[Items listed in a dataset]
──────

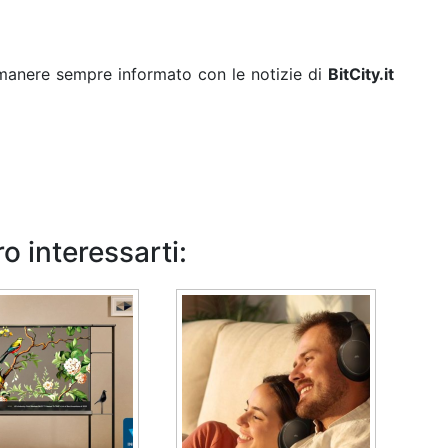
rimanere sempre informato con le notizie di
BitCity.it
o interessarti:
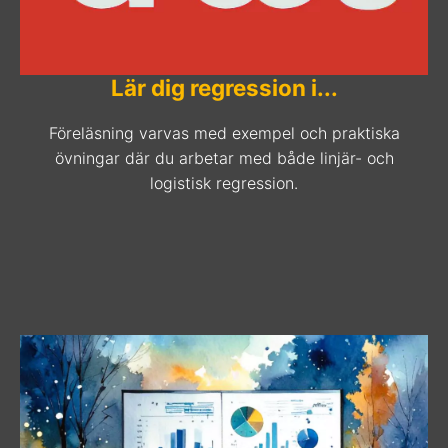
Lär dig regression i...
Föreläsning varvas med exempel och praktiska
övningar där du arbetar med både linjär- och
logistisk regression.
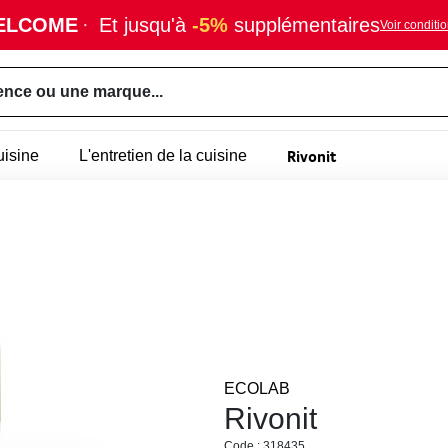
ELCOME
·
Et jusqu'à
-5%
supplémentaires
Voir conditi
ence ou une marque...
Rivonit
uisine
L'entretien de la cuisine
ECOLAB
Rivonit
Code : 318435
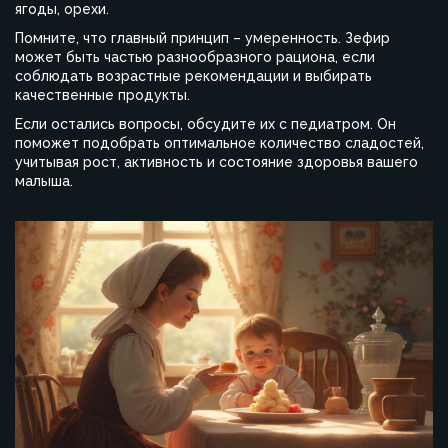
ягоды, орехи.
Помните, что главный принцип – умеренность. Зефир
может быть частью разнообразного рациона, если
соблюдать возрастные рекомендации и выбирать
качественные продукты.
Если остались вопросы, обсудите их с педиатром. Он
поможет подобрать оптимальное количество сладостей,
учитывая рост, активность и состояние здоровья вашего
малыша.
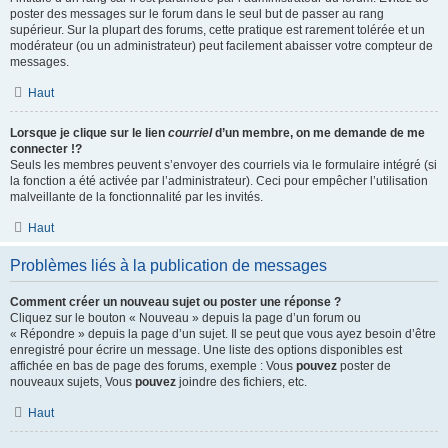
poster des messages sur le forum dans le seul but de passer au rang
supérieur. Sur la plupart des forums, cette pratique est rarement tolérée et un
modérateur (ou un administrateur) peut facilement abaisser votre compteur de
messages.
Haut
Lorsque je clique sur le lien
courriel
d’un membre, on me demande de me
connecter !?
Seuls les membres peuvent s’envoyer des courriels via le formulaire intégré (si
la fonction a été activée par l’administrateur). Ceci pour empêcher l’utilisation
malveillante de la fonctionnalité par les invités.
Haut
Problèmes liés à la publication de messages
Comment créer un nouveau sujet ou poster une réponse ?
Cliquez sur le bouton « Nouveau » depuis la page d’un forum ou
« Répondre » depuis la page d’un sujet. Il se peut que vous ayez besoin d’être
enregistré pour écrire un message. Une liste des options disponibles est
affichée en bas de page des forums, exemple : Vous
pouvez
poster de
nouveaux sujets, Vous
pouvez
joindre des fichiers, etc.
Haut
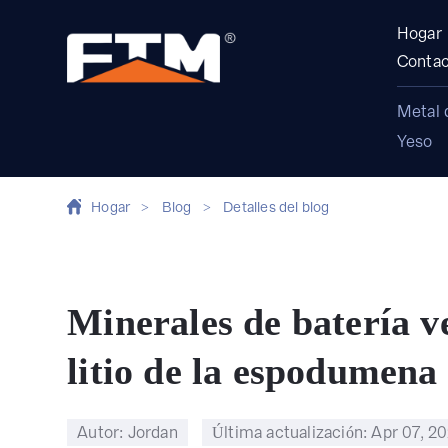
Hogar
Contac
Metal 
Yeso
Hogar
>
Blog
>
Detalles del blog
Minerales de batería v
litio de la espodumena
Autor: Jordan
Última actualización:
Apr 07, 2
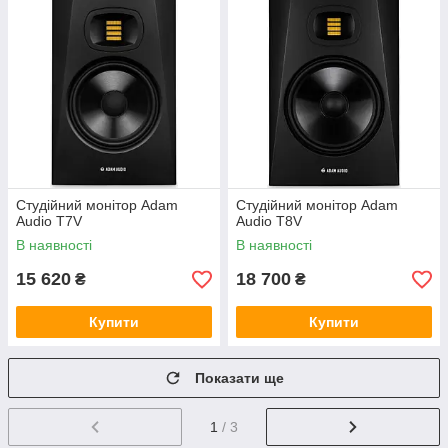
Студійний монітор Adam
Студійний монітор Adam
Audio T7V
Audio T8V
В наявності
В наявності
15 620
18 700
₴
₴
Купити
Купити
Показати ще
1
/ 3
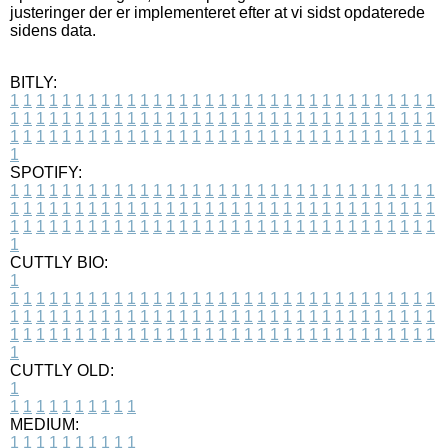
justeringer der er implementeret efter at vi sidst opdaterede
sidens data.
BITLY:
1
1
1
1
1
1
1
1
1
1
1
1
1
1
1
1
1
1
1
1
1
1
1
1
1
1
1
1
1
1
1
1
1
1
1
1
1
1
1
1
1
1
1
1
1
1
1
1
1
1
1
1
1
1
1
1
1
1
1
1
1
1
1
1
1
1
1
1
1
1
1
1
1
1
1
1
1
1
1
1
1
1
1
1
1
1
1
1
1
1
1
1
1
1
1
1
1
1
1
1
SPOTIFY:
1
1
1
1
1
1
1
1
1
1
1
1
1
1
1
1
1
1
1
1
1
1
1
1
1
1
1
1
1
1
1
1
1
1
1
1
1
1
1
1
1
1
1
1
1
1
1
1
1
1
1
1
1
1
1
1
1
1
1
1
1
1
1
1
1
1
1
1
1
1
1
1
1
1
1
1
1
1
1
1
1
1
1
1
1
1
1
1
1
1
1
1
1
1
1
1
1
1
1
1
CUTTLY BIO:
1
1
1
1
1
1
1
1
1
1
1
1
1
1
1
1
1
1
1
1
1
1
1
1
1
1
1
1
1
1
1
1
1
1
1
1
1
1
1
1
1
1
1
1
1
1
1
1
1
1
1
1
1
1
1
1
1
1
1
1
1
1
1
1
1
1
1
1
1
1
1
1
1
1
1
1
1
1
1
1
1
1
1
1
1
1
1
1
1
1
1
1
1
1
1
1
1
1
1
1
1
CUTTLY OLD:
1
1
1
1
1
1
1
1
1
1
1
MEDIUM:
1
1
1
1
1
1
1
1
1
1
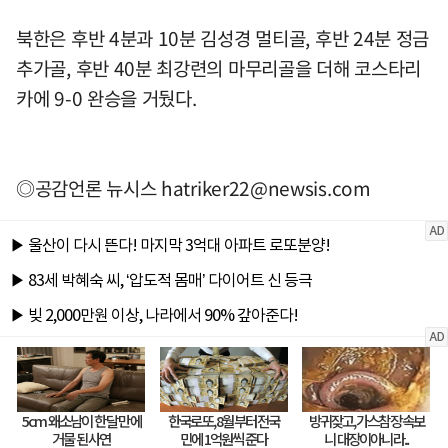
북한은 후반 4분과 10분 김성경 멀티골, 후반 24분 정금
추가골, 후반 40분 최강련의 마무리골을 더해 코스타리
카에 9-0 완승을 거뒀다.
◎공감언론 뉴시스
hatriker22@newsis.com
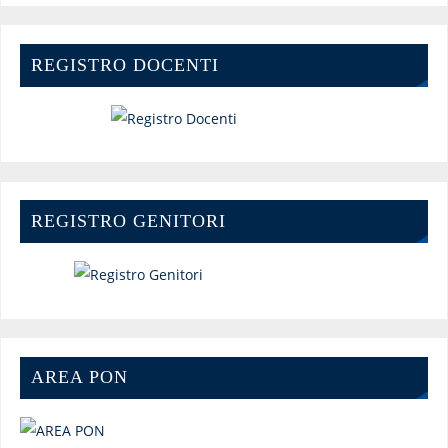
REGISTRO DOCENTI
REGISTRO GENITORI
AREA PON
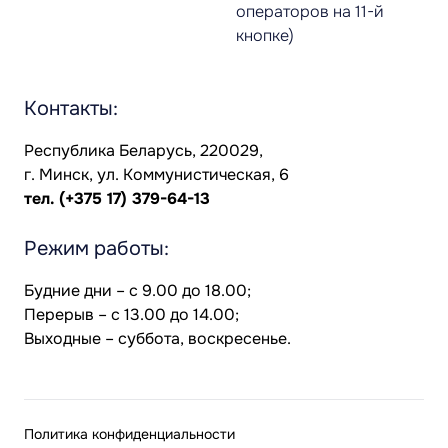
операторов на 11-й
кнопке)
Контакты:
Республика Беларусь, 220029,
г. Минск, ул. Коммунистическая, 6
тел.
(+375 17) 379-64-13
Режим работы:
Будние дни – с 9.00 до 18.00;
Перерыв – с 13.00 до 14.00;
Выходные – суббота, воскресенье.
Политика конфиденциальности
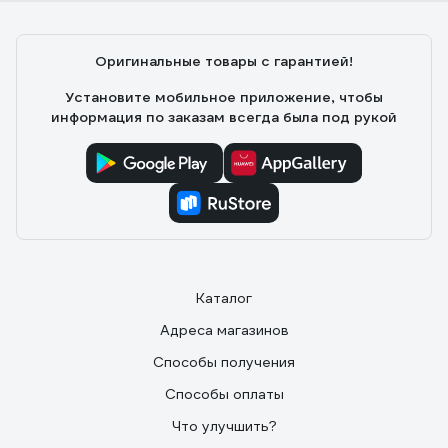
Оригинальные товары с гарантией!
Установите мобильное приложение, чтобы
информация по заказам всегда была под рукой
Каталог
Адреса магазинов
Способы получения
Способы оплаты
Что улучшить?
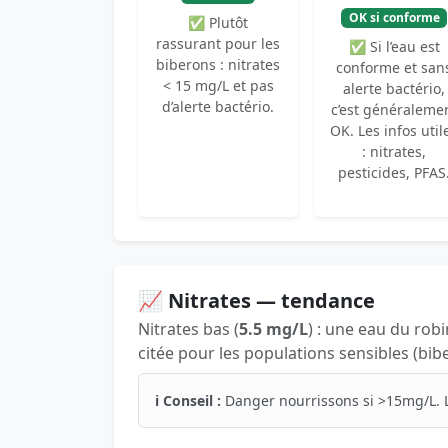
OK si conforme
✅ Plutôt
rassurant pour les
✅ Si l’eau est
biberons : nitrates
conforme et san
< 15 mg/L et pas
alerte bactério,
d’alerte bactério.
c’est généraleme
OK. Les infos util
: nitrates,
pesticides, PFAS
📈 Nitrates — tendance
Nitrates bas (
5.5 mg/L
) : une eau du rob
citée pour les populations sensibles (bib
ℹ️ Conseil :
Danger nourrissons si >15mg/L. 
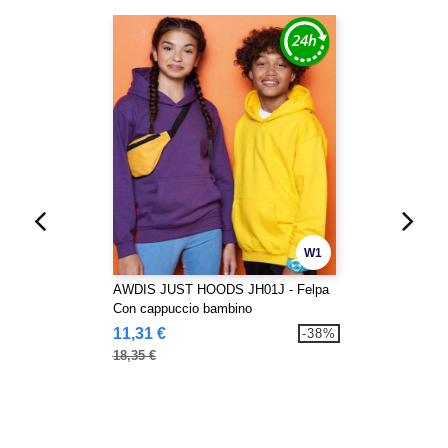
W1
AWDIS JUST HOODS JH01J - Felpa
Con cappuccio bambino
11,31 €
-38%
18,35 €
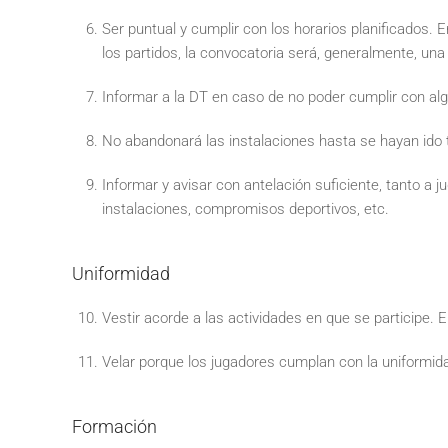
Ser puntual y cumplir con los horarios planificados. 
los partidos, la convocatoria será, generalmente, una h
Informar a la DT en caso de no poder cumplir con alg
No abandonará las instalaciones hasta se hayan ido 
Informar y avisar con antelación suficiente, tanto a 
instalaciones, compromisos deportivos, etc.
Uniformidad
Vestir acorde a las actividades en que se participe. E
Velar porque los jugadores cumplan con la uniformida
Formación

──────

--- Activity ---
What is needed here is an exact transcript of the data above, pictures excluded.

--- Result of this task ---
rimanere sempre informato con le notizie di
BitCity.it
o interessarti:
Lär dig regression i...
Föreläsning varvas med exempel och praktiska
övningar där du arbetar med både linjär- och
logistisk regression.
ELCOME
·
Et jusqu'à
-5%
supplémentaires
Voir conditi
ence ou une marque...
Rivonit
uisine
L'entretien de la cuisine
ECOLAB
Rivonit
Code : 318435
ягоды, орехи.
Помните, что главный принцип – умеренность. Зефир
может быть частью разнообразного рациона, если
соблюдать возрастные рекомендации и выбирать
качественные продукты.
Если остались вопросы, обсудите их с педиатром. Он
поможет подобрать оптимальное количество сладостей,
учитывая рост, активность и состояние здоровья вашего
малыша.
poster des messages sur le forum dans le seul but de passer au rang
supérieur. Sur la plupart des forums, cette pratique est rarement tolérée et un
modérateur (ou un administrateur) peut facilement abaisser votre compteur de
messages.
Haut
Lorsque je clique sur le lien
courriel
d’un membre, on me demande de me
connecter !?
Seuls les membres peuvent s’envoyer des courriels via le formulaire intégré (si
la fonction a été activée par l’administrateur). Ceci pour empêcher l’utilisation
malveillante de la fonctionnalité par les invités.
Haut
Problèmes liés à la publication de messages
Comment créer un nouveau sujet ou poster une réponse ?
Cliquez sur le bouton « Nouveau » depuis la page d’un forum ou
« Répondre » depuis la page d’un sujet. Il se peut que vous ayez besoin d’être
enregistré pour écrire un message. Une liste des options disponibles est
affichée en bas de page des forums, exemple : Vous
pouvez
poster de
nouveaux sujets, Vous
pouvez
joindre des fichiers, etc.
Haut
Hogar
Contac
Metal 
Yeso
Hogar
>
Blog
>
Detalles del blog
Minerales de batería v
litio de la espodumena
Autor: Jordan
Última actualización:
Apr 07, 2
Студійний монітор Adam
Студійний монітор Adam
Audio T7V
Audio T8V
В наявності
В наявності
15 620
18 700
₴
₴
Купити
Купити
Показати ще
1
/ 3
justeringer der er implementeret efter at vi sidst opdaterede
sidens data.
BITLY:
1
1
1
1
1
1
1
1
1
1
1
1
1
1
1
1
1
1
1
1
1
1
1
1
1
1
1
1
1
1
1
1
1
1
1
1
1
1
1
1
1
1
1
1
1
1
1
1
1
1
1
1
1
1
1
1
1
1
1
1
1
1
1
1
1
1
1
1
1
1
1
1
1
1
1
1
1
1
1
1
1
1
1
1
1
1
1
1
1
1
1
1
1
1
1
1
1
1
1
1
SPOTIFY:
1
1
1
1
1
1
1
1
1
1
1
1
1
1
1
1
1
1
1
1
1
1
1
1
1
1
1
1
1
1
1
1
1
1
1
1
1
1
1
1
1
1
1
1
1
1
1
1
1
1
1
1
1
1
1
1
1
1
1
1
1
1
1
1
1
1
1
1
1
1
1
1
1
1
1
1
1
1
1
1
1
1
1
1
1
1
1
1
1
1
1
1
1
1
1
1
1
1
1
1
CUTTLY BIO:
1
1
1
1
1
1
1
1
1
1
1
1
1
1
1
1
1
1
1
1
1
1
1
1
1
1
1
1
1
1
1
1
1
1
1
1
1
1
1
1
1
1
1
1
1
1
1
1
1
1
1
1
1
1
1
1
1
1
1
1
1
1
1
1
1
1
1
1
1
1
1
1
1
1
1
1
1
1
1
1
1
1
1
1
1
1
1
1
1
1
1
1
1
1
1
1
1
1
1
1
1
CUTTLY OLD:
1
1
1
1
1
1
1
1
1
1
1
MEDIUM:
1
1
1
1
1
1
1
1
1
1
북한은 후반 4분과 10분 김성경 멀티골, 후반 24분 정금
추가골, 후반 40분 최강련의 마무리골을 더해 코스타리
카에 9-0 완승을 거뒀다.
◎공감언론 뉴시스
hatriker22@newsis.com
REGISTRO DOCENTI
REGISTRO GENITORI
AREA PON
операторов на 11-й
кнопке)
Контакты:
Республика Беларусь, 220029,
г. Минск, ул. Коммунистическая, 6
тел.
(+375 17) 379-64-13
Режим работы:
Будние дни – с 9.00 до 18.00;
Перерыв – с 13.00 до 14.00;
Выходные – суббота, воскресенье.
Политика конфиденциальности
Оригинальные товары с гарантией!
Установите мобильное приложение, чтобы
информация по заказам всегда была под рукой
Каталог
Адреса магазинов
Способы получения
Способы оплаты
Что улучшить?
OK si conforme
✅ Plutôt
rassurant pour les
✅ Si l’eau est
biberons : nitrates
conforme et san
< 15 mg/L et pas
alerte bactério,
d’alerte bactério.
c’est généraleme
OK. Les infos util
: nitrates,
pesticides, PFAS
📈 Nitrates — tendance
Nitrates bas (
5.5 mg/L
) : une eau du rob
citée pour les populations sensibles (bib
ℹ️ Conseil :
Danger nourrissons si >15mg/L. 
W1
AWDIS JUST HOODS JH01J - Felpa
Con cappuccio bambino
11,31 €
-38%
18,35 €
Ser puntual y cumplir con los horarios planificados. 
los partidos, la convocatoria será, generalmente, una h
Informar a la DT en caso de no poder cumplir con alg
No abandonará las instalaciones hasta se hayan ido 
Informar y avisar con antelación suficiente, tanto a 
instalaciones, compromisos deportivos, etc.
Uniformidad
Vestir acorde a las actividades en que se participe. E
Velar porque los jugadores cumplan con la uniformida
Formación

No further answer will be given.